Le film est beaucoup plus intimiste que cela. Bien sûr, la catastrophe pointe le bout de son drame à la fin mais la plus grande partie du film consiste dans cette errance esseulée de Jim Preston (Chris Pratt)
d’abord, puis la cohabitation houleuse avec Aurora Lane (Jennifer Lawrence).
L’intrigue parvient à unir une trame somme toute classique de “comédie romantique” et des réflexions plus graves, morales et philosophiques.

Est-ce que le film le fait avec suffisamment de subtilité? On peut se poser la question pendant le film, tant le film prend son temps à mettre en place ses enjeux? Mais à la fin, la réponse était plus affirmative. Je crois que cela est dû à deux éléments capitaux.

Premièrement, je l’ai déjà sous-entendu : le temps.
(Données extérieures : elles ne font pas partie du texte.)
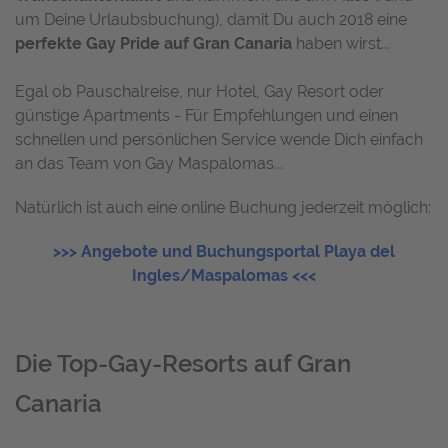
um Deine Urlaubsbuchung), damit Du auch 2018 eine
perfekte Gay Pride auf Gran Canaria
haben wirst...
Egal ob Pauschalreise, nur Hotel, Gay Resort oder
günstige Apartments - Für Empfehlungen und einen
schnellen und persönlichen Service wende Dich einfach
an das Team von Gay Maspalomas...
Natürlich ist auch eine online Buchung jederzeit möglich:
>>> Angebote und Buchungsportal Playa del
Ingles/Maspalomas <<<
Die Top-Gay-Resorts auf Gran
Canaria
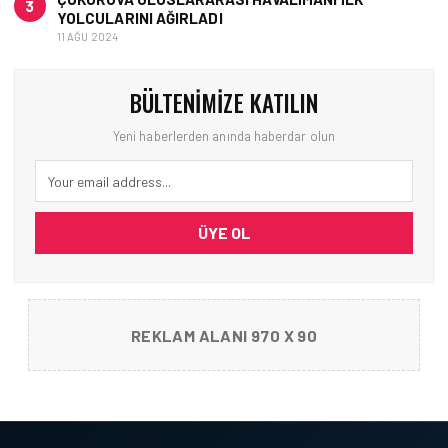
3
YOLCULARINI AĞIRLADI
11 AĞU 2024
BÜLTENIMIZE KATILIN
Yeni haberlerden anında haberdar olun
ÜYE OL
REKLAM ALANI 970 X 90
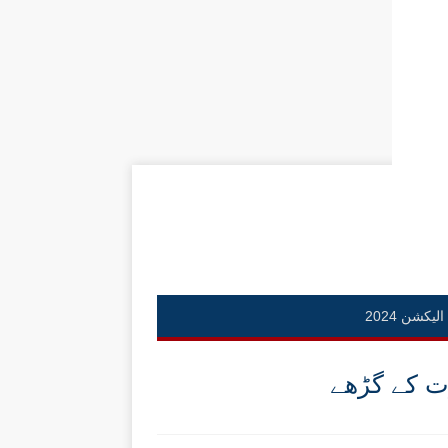
الیکشن 2024
وت کے گڑھے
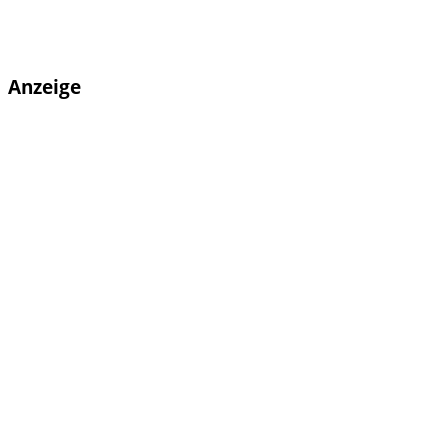
Anzeige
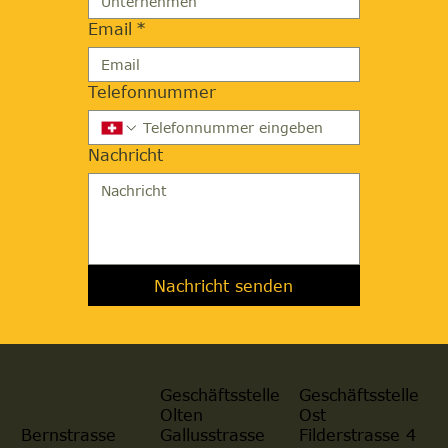
Email
*
Telefonnummer
Nachricht
Nachricht senden
Geschäftsstelle
Geschäftsstelle
Olten
Ost
Gallusstrasse
Filderstrasse 4
Bernstrasse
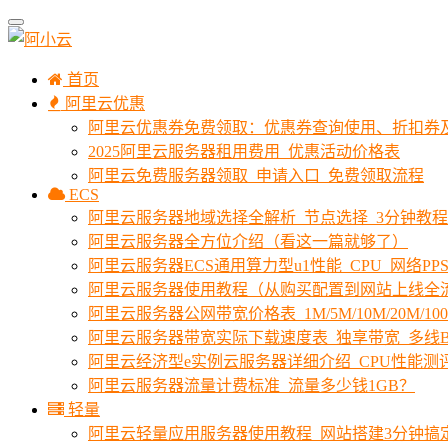
首页
阿里云优惠
阿里云优惠券免费领取：优惠券查询使用、折扣券
2025阿里云服务器租用费用_优惠活动价格表
阿里云免费服务器领取_申请入口_免费领取流程
ECS
阿里云服务器地域选择全解析_节点选择_3分钟教
阿里云服务器全方位介绍（看这一篇就够了）
阿里云服务器ECS通用算力型u1性能_CPU_网络PPS
阿里云服务器使用教程（从购买配置到网站上线全
阿里云服务器公网带宽价格表_1M/5M/10M/20M/1
阿里云服务器带宽实际下载速度表_独享带宽_多线B
阿里云经济型e实例云服务器详细介绍_CPU性能测
阿里云服务器流量计费标准_流量多少钱1GB？
轻量
阿里云轻量应用服务器使用教程_网站搭建3分钟搞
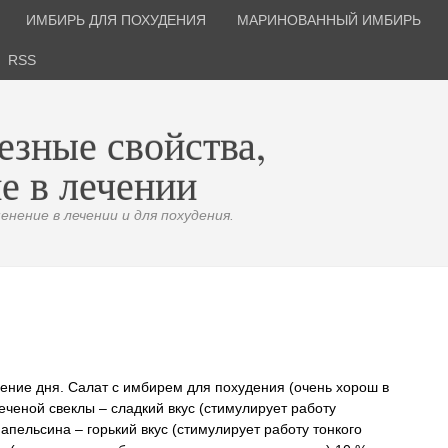
ИМБИРЬ ДЛЯ ПОХУДЕНИЯ
МАРИНОВАННЫЙ ИМБИРЬ
RSS
езные свойства,
е в лечении
нение в лечении и для похудения.
ечение дня. Салат с имбирем для похудения (очень хорош в
ченой свеклы – сладкий вкус (стимулирует работу
пельсина – горький вкус (стимулирует работу тонкого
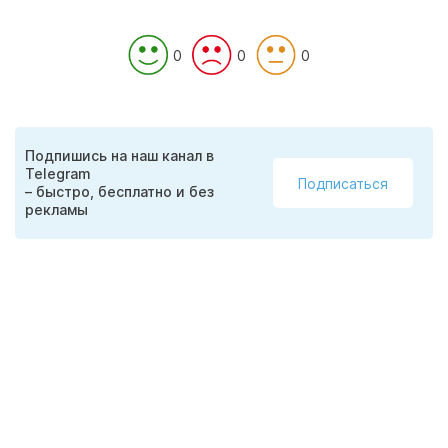
0
0
0
Подпишись на наш канал в
Telegram
Подписаться
– быстро, бесплатно и без
рекламы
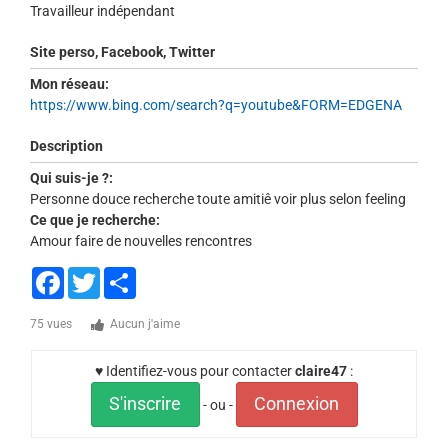
Travailleur indépendant
Site perso, Facebook, Twitter
Mon réseau:
https://www.bing.com/search?q=youtube&FORM=EDGENA
Description
Qui suis-je ?:
Personne douce recherche toute amitiê voir plus selon feeling
Ce que je recherche:
Amour faire de nouvelles rencontres
Facebook
Twitter
Share
75 vues
Aucun j'aime
♥ Identifiez-vous pour contacter
claire47
:
S'inscrire
Connexion
- ou -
Le scénario prend largement son temps pour faire évoluer sa trame narrative. Sans doute par souci de réalisme. Il fallait que le spectateur soit bien attentif à la lente érosion des sentiments et émotions des personnages. Il fallait prendre le temps, d’autant plus que cette notion est au centre de la problématique du film. Il y a par conséquent un aspect contemplatif dont le rythme du film rend compte assez justement.
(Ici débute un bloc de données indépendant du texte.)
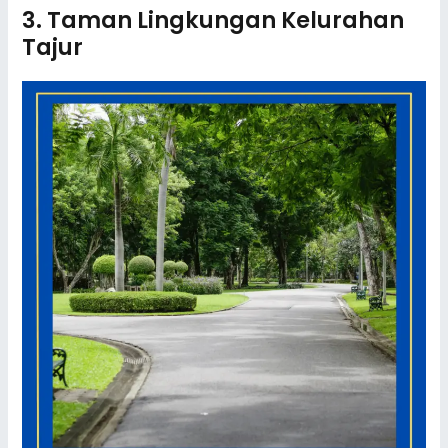
3. Taman Lingkungan Kelurahan
Tajur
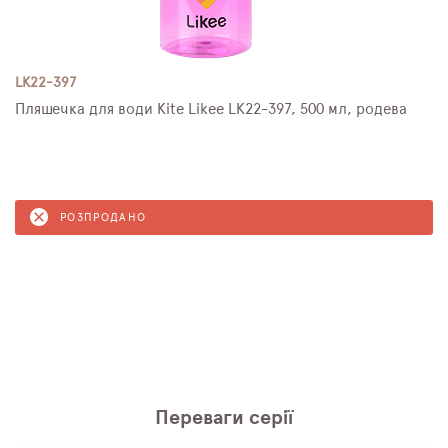
LK22-397
Пляшечка для води Kite Likee LK22-397, 500 мл, родева
РОЗПРОДАНО
Переваги серії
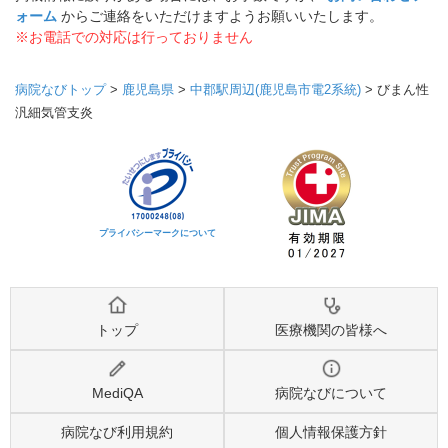
ォーム
からご連絡をいただけますようお願いいたします。
※お電話での対応は行っておりません
病院なびトップ
>
鹿児島県
>
中郡駅周辺(鹿児島市電2系統)
>
びまん性
汎細気管支炎
プライバシーマークについて
トップ
医療機関の皆様へ
MediQA
病院なびについて
病院なび利用規約
個人情報保護方針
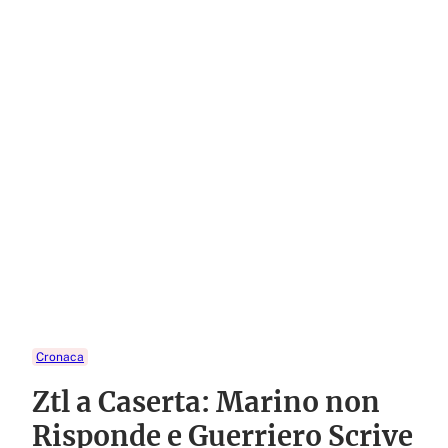
Cronaca
Ztl a Caserta: Marino non
Risponde e Guerriero Scrive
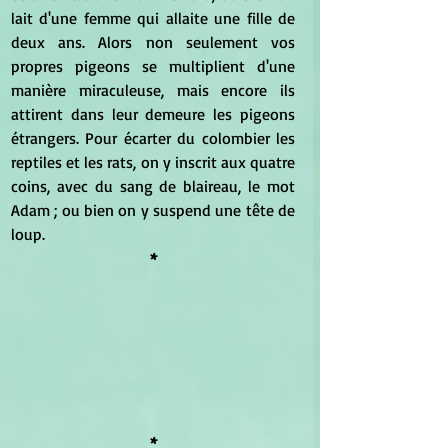
lait d'une femme qui allaite une fille de 
deux ans. Alors non seulement vos 
propres pigeons se multiplient d'une 
manière miraculeuse, mais encore ils 
attirent dans leur demeure les pigeons 
étrangers. Pour écarter du colombier les 
reptiles et les rats, on y inscrit aux quatre 
coins, avec du sang de blaireau, le mot 
Adam ; ou bien on y suspend une tête de 
loup. 
*
*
Deuxièmement, les comédiens assurent. Peu nombreux, ils ont une grande responsabilité sur les épaules.

joue plutôt bien sa partie solitaire, la dégradation mentale du personnage, puis le dilemme qui s’en suit et la honte, la culpabilité qui l’empoigne.

Mais, c’est Jennifer Lawrence
qui me fait la plus vive impression. D’abord un peu fade et distante, mais peu à peu son personnage gagne en profondeur. L’actrice l’investit avec sûreté jusqu’à exploser de virtuosité dans la dernière partie du film. Elle se coltine des scènes compliquées à incarner et elle réussit haut la main à livrer des prestations très justes, pleines de sobriété et pourtant extrêmement touchantes. Son aisance à survoler au dessus de ces difficultés m’a juste bluffé. Grâce à elle, le film gagne en intensité et elle valide, si je peux dire, tout l’ensemble du film, la thèse même du film. Elle est extraordinaire.

Un bon petit film, divertissant, une bonne réflexion et une excellente actrice.